*** RECORD EXTRACTS

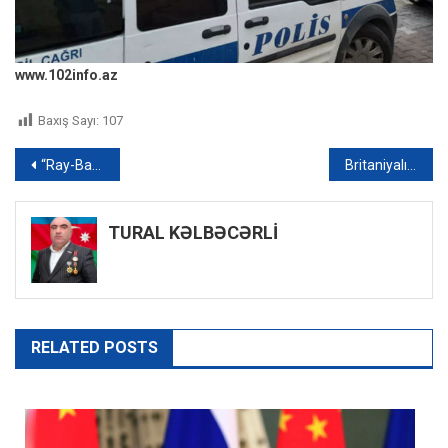
www.102info.az
Baxış Sayı:
107
Yazı
“Ray-Ban” eynəklərinin yaradıcısı vəfat etdi
Britaniyalı qadın narkotik dozası əvəzinə qızının saxladığı heyvanı yedi
naviqasiyası
TURAL KƏLBƏCƏRLİ
RELATED POSTS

******

▶ **PROBLEM TO WORK ON**: Take the preceding listing and transcribe it exactly, skipping the pictures.

▶ **WRITTEN REPLY**:
www.102info.az
Baxış Sayı:
107
Yazı
“Ray-Ban” eynəklərinin yaradıcısı vəfat etdi
Britaniyalı qadın narkotik dozası əvəzinə qızının saxladığı heyvanı yedi
naviqasiyası
TURAL KƏLBƏCƏRLİ
RELATED POSTS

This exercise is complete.